▸ Source information
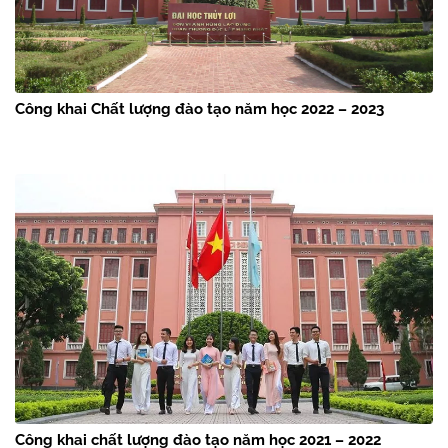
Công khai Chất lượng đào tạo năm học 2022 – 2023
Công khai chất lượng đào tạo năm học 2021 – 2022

* * *

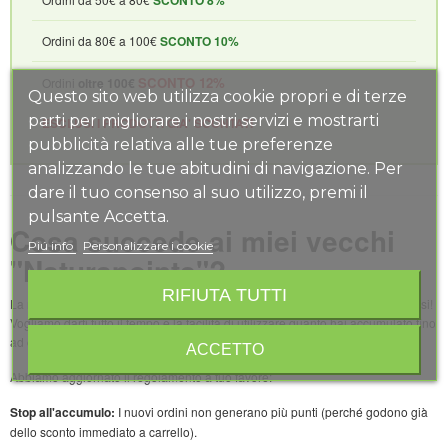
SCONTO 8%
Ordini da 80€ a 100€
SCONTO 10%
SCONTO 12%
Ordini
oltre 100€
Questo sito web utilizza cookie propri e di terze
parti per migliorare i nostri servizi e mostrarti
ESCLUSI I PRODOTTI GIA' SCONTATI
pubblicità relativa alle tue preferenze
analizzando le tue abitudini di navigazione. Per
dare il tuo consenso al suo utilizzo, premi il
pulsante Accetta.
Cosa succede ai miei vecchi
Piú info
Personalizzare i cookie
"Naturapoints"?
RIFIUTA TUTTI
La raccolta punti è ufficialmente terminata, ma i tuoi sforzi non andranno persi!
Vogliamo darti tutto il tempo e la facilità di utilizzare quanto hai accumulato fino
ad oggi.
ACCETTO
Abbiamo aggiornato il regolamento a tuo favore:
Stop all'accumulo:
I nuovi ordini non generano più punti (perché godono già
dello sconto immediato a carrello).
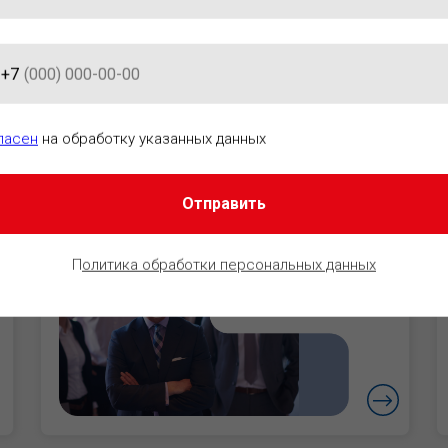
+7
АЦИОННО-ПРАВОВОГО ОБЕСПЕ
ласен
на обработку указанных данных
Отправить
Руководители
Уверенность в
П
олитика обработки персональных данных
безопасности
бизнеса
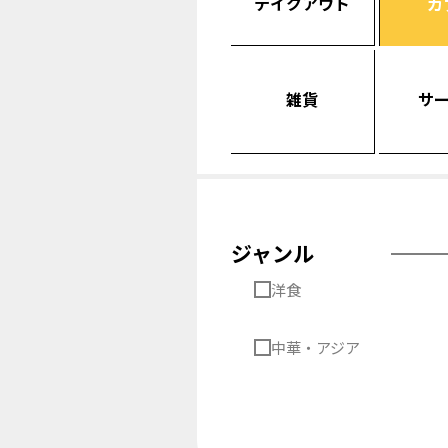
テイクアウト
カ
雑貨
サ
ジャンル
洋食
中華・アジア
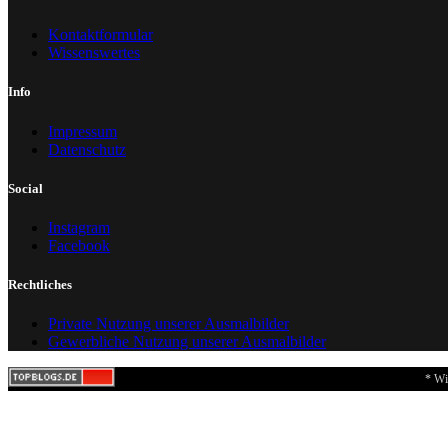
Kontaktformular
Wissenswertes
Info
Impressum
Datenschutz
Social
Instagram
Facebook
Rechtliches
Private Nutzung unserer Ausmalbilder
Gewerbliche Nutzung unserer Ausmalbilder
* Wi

...

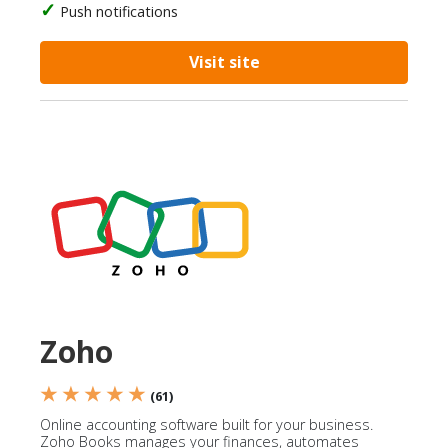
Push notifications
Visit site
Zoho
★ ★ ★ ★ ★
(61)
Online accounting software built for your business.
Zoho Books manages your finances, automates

▸ Activity
Each line of the entries above that includes the string "Nutzung" should be copied out.

▸ Solution
Private Nutzung unserer Ausmalbilder
Gewerbliche Nutzung unserer Ausmalbilder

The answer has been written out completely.